Amlani believes that the suburb “is emerging as a contemporary art hub”. He hits the nail on the head when he says that “art in south Mumbai is different from Bandra. There, it is more about the older masters. Bandra is more edgy, affordable, urban and contemporary.”
Nurturing the art ecosystem further are places like What About Art? located on Bandra’s 29th Road. The multidisciplinary art space includes an international artists’ residency, two studios and a project space dedicated to video art. The two-year-old not-for-profit residency also hosts talks and workshops. Its French director Eve Lemesle (she was the curator at an art centre on Canal Saint-Martin, Paris, before moving here in 2008) thinks there is a symbiotic environment in the suburb: “There are lots of collaborations between the art spaces, and we support each other. We provide affordable spaces so that artists can practise and become a part of this dynamic scene.”

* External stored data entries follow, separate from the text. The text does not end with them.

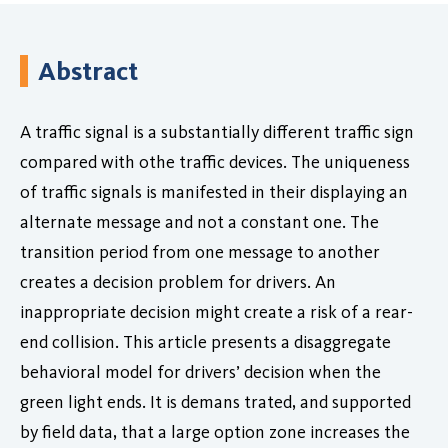
Abstract
A traffic signal is a substantially different traffic sign
compared with othe traffic devices. The uniqueness
of traffic signals is manifested in their displaying an
alternate message and not a constant one. The
transition period from one message to another
creates a decision problem for drivers. An
inappropriate decision might create a risk of a rear-
end collision. This article presents a disaggregate
behavioral model for drivers’ decision when the
green light ends. It is demans trated, and supported
by field data, that a large option zone increases the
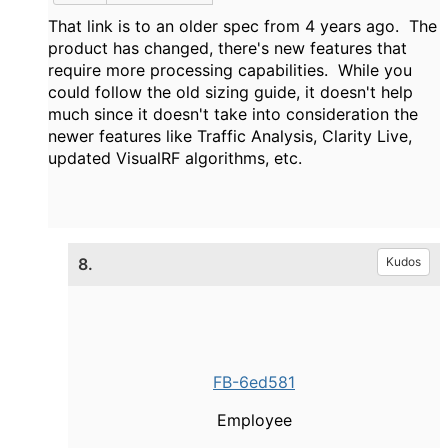
That link is to an older spec from 4 years ago. The
product has changed, there's new features that
require more processing capabilities. While you
could follow the old sizing guide, it doesn't help
much since it doesn't take into consideration the
newer features like Traffic Analysis, Clarity Live,
updated VisualRF algorithms, etc.
8.
Kudos
FB-6ed581
Employee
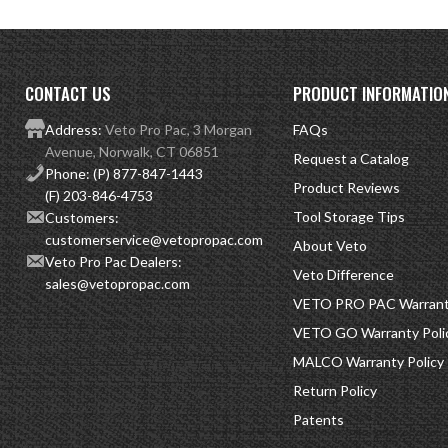
CONTACT US
PRODUCT INFORMATIO
Address:
Veto Pro Pac, 3 Morgan
FAQs
Avenue, Norwalk, CT 06851
Request a Catalog
Phone:
(P) 877-847-1443
Product Reviews
(F) 203-846-4753
Tool Storage Tips
Customers:
customerservice@vetopropac.com
About Veto
Veto Pro Pac Dealers:
Veto Difference
sales@vetopropac.com
VETO PRO PAC Warranty
VETO GO Warranty Poli
MALCO Warranty Policy
Return Policy
Patents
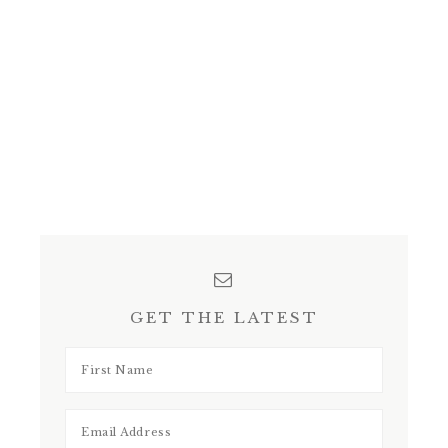
GET THE LATEST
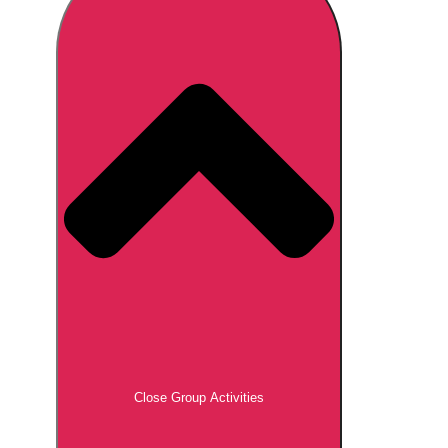
Don't see your preferred destination? No
Ask us
problem! We can help.
about your
plans.
Brno
Group Activities & Trips
Prague
Group Activities & Trips
———
All Czech Republic (Czechia)
Group Activities & Trips
Close Group Activities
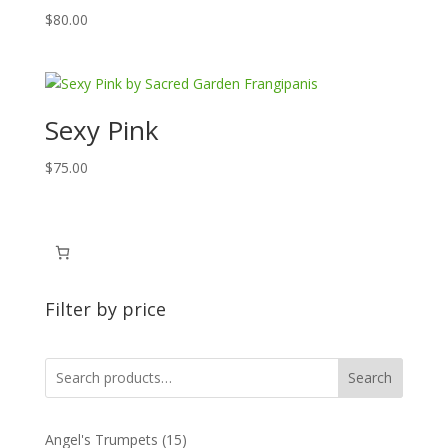
$
80.00
Sexy Pink
$
75.00
Filter by price
Search
15
Angel's Trumpets
15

Independent curator Gitanjali Dang runs Khanabadosh, a travelling arts lab which has held projects at What About Art? The turnout for its event was “reasonable”: “Art projects are by no measure blockbusters, so we don’t expect droves. There’s a different crowd around here: young people from in and around the area who don’t make it to south Mumbai but are interested regardless.” As an example, she cites the Compasswallah’s History of Spirals workshop, which saw a dozen enthusiastic people turn up on a Sunday morning, much to the curator’s surprise.
Eat your art out
Art has also found a home for itself in the many eateries, cafes and bars in the area. Take your pick from Monkey Bar (where the ape is ever-present in the form of murals), Gostana (which has exhibited works by Ajungla Imchen), IBar (which hosts food and art pairings), and Pali Bhavan (with antique photographs lining the walls). Arpana Gvalani, owner of Gostana, one of the eateries where art mingles with food, mentions that many people show interest in the art exhibited at restaurants.
Contemporary artist Jitish Kallat, along with his artist wife Reena Saini Kallat, has been a resident of Pali Hill for 11 years. He believes the suburb has immense artistic potential and provides much inspiration as well. "Given the presence of the past in the form of Chimbai, Chuim and Pali villages, the water-front promenades and amphitheatres at Bandstand and Carter Road, all ensure that the air is festooned with inspiration," he observes. Amlani, however, feels that Bandra’s trump card is the strong sense of community. "The locals celebrate the arts and life. And it has developed from the queen of the suburbs to the heart of Mumbai very quickly," he adds.
Once an iconic bakery, it was bought by restaurateur Riyaz Amlani and is now a venue for events. (HT Photos/ Pratham Gokhale, Satish Bate, Pramod Thakur)
However, not all is well. Everyone wants to live in Bandra, and every restaurant worth its salt is trying to open here. The result? Real estate is prohibitively expensive. “The gentrification of Bandra is making it tough to manage finances. Not all artists are well-to-do. For them, it is no longer affordable, so they might be forced to move out,” observes Arjun Bahl of St+art India Foundation.Rents notwithstanding, succour comes from the spaces, and the people running them. We only collaborate with spaces we get for gratis and some people here are open to the idea," says Dang.
Looking for answers on the street is urban artist Harshvardhan Kadam, who travels and ‘performs a mural’. He works under the alias ‘inkbrushnme’ and has created murals at Nagrana Lane. His take is apt to sum up the art movement: “Bandra still has that flavour of ‘Bombay’ (sic), and that should not be lost. The area has the right vibe, but that will remain only if its locals and their interaction is made the central point while developing the area.”